Colorectal Cancer

This is the third commonest cancer in the UK. Identifying it early can help save lives.
Risk factors include:
• Age
• Family history
• History of inflammatory bowel disease
• Smoking
• Obesity
• Polyposis syndromes (FAP)
• Dietary factors (excessive meat consumption, low fibre / vegetable intake)

Making positive lifestyle and dietary changes can help lower your risk.

Typical red flag symptoms / signs of colorectal cancer are:
• Blood in the stools
• Persistent change in bowel habit
• Iron deficiency anaemia
• Weight loss

If you have any of these symptoms we would recommend you consult with a doctor urgently to get further investigations.

However, these symptoms can often be a late sign of colorectal cancer, by the time they are present the disease may be at an advanced stage.
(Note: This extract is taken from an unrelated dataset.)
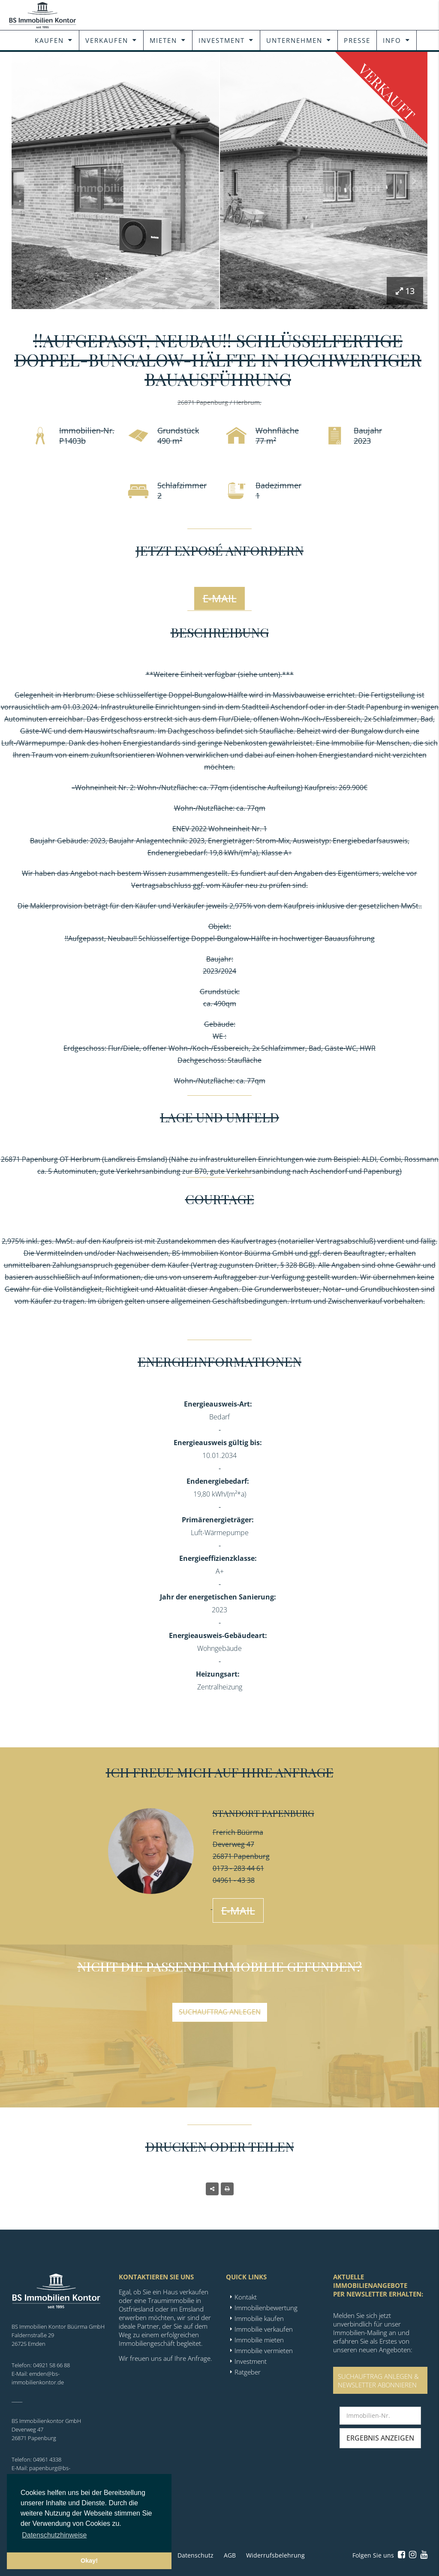 The height and width of the screenshot is (2576, 439). Describe the element at coordinates (264, 2350) in the screenshot. I see `Immobilie vermieten` at that location.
The aim of screening for colorectal cancer is identify disease early enough so definitive treatment can be provided resulting in higher survival rates. Screening can also identify polyps in the bowel which have the potential to undergo malignant change.
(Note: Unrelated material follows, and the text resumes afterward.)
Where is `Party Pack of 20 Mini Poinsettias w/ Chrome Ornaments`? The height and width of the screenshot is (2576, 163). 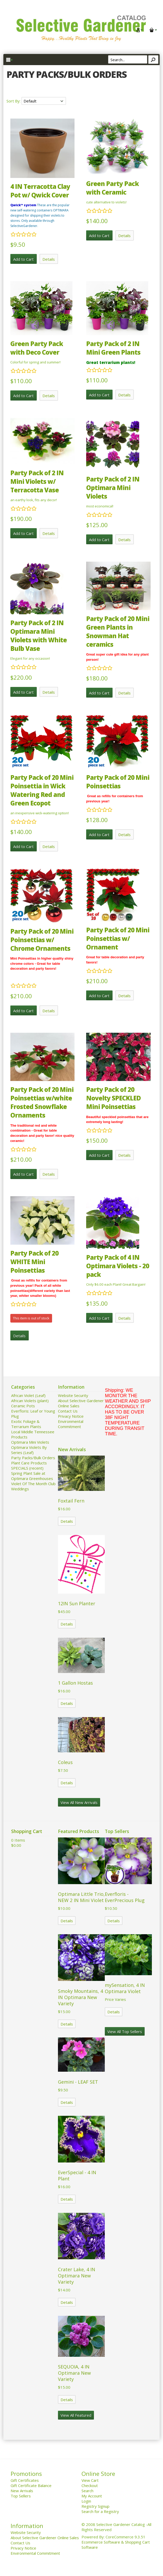 Party Pack of 20 Mini Poinsettias w/ Chrome Ornaments is located at coordinates (41, 940).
There are different forms of screening available:
– Faecal occult blood (FOB) – this is a stool test which identifies blood in the stools even if it’s not visible to the naked eye. A positive result can potentially indicate bowel cancer, however there are other causes such as ulcers, haemorrhoids, diverticular disease etc. Anyone with a positive FOB would require further investigations, such as a colonoscopy or CT colonogram. We recommend annual FOB for low risk patients over the age of 50. We now offer the more accurate faecal immunochemical test (FIT) as standard for this type of test.
– CT colonography – this test visualises the large bowel and can pick up tumours and polyps at an early stage. Even though a biopsy can’t be taken, it is less invasive than a colonoscopy and serves as an excellent screening test. It has the added advantage of examining other structures in the abdomen including the liver, pancreas and kidneys. We recommend at least 5 yearly CT colonography for low risk patients.
– Colonoscopy – this test directly visualises the large bowel and is usually performed under sedation. Although more invasive it’s a detailed test with the advantage of being able to take biopsies of any suspicious looking lesions. We recommend at least 10 yearly colonoscopy for low risk patients. Those at higher risk (family history, inflammatory bowel disease, presence of polyps etc) should be offered more frequent testing tailored to their individual case.